**DATA EXCERPTS**
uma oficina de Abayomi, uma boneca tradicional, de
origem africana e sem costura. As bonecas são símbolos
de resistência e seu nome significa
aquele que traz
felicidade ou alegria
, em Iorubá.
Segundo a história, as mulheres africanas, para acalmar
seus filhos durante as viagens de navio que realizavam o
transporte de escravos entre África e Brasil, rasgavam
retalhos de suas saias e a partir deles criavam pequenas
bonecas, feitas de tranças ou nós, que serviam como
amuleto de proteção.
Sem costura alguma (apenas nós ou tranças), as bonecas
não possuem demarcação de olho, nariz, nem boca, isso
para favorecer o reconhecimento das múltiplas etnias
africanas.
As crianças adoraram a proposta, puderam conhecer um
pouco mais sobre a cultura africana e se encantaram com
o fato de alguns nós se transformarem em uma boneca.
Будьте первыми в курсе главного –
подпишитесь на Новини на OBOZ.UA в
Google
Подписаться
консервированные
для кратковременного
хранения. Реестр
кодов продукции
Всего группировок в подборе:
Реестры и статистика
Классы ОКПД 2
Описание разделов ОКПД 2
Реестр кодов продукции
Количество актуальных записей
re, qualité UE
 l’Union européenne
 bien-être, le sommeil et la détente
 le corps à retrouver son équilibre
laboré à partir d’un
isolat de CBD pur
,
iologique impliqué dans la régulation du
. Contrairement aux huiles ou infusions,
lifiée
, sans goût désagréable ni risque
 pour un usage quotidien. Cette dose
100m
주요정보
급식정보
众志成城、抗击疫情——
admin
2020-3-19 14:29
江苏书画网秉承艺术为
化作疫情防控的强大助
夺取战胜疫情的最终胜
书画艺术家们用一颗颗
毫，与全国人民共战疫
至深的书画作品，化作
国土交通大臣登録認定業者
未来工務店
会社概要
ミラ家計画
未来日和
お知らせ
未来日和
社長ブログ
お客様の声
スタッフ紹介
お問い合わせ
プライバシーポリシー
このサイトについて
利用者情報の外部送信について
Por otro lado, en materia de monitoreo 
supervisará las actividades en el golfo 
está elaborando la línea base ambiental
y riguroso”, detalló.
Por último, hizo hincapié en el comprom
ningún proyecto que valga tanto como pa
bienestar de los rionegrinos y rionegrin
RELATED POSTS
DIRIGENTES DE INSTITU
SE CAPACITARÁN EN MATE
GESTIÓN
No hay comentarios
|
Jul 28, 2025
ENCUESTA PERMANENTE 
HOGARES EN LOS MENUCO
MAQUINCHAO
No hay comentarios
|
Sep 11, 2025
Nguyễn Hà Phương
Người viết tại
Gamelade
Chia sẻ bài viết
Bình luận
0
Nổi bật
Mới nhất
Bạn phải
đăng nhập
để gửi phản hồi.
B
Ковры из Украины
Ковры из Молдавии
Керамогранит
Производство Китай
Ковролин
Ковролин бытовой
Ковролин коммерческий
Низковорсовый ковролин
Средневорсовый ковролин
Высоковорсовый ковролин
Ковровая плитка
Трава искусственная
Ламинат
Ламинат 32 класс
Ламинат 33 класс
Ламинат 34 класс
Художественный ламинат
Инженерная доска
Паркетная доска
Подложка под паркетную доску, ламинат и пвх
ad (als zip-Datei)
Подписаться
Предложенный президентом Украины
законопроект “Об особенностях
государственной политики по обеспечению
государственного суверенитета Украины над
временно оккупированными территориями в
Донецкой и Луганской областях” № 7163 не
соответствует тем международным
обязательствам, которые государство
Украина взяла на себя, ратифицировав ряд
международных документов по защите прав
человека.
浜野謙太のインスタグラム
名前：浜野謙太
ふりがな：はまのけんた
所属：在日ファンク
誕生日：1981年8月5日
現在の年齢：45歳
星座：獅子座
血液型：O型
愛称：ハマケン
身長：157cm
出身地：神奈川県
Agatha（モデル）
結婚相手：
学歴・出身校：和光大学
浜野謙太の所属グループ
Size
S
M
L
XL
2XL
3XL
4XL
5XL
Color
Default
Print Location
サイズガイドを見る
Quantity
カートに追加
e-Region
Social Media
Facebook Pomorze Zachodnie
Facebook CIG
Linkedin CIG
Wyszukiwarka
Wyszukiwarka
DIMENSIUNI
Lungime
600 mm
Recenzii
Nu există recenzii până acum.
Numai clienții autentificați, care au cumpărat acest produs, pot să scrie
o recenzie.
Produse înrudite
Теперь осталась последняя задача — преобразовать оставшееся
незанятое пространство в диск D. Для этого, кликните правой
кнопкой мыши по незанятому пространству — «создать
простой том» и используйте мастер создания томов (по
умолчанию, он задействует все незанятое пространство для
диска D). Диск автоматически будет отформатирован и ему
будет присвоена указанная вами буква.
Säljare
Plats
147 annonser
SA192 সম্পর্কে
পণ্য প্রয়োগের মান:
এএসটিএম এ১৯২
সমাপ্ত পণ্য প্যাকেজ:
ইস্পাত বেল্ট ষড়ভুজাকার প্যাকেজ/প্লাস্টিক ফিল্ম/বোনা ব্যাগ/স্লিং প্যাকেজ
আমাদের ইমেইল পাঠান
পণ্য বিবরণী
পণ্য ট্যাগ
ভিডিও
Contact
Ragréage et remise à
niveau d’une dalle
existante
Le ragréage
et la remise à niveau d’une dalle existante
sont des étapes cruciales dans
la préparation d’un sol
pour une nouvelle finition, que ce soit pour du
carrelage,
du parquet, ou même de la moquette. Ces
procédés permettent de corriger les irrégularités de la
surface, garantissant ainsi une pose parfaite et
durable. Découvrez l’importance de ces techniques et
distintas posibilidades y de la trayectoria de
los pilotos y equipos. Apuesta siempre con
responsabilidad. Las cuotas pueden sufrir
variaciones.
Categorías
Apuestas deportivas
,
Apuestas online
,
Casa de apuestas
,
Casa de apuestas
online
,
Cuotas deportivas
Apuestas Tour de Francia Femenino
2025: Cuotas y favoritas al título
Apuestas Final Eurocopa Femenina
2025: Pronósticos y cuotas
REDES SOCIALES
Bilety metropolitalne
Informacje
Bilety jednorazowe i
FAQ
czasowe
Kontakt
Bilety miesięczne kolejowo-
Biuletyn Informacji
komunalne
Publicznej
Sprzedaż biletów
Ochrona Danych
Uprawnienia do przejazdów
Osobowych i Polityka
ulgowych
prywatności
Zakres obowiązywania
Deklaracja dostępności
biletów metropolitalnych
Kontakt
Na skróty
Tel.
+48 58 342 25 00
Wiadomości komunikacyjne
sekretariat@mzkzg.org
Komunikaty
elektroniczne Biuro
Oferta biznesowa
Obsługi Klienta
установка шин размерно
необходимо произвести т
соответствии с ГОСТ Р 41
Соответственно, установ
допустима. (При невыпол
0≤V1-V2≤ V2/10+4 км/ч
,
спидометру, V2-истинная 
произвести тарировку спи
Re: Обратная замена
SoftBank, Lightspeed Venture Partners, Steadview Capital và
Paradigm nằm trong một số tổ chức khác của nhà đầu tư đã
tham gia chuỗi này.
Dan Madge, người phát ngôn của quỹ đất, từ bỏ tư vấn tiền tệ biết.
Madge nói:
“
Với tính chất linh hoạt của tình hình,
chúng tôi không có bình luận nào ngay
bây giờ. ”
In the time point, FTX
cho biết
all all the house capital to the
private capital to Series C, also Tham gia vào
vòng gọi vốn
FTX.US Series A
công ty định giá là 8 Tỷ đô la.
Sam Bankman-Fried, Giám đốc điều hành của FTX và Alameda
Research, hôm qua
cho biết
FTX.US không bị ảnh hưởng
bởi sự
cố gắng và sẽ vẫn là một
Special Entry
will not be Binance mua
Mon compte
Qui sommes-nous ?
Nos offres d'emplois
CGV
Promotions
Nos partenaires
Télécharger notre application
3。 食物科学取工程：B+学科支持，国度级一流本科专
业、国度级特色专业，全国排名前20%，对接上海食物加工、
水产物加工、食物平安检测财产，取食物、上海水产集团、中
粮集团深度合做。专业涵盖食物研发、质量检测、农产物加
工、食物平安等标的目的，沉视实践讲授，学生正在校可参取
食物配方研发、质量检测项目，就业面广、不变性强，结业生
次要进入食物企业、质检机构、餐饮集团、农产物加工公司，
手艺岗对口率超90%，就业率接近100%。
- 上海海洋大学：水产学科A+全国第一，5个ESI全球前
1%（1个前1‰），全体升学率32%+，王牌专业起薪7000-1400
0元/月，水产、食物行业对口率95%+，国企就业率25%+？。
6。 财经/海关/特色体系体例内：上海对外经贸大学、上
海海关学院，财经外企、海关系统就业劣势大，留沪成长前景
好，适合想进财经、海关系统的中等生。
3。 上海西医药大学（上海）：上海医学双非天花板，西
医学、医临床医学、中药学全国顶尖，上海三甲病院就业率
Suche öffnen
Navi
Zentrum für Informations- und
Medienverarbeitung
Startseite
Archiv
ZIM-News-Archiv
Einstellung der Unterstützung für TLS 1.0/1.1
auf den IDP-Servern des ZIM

**YOUR INSTRUCTIONS**
Going line by line through the data, tally each one that includes the string "deportivas", and answer with the tally only.

**THE ANSWER**
2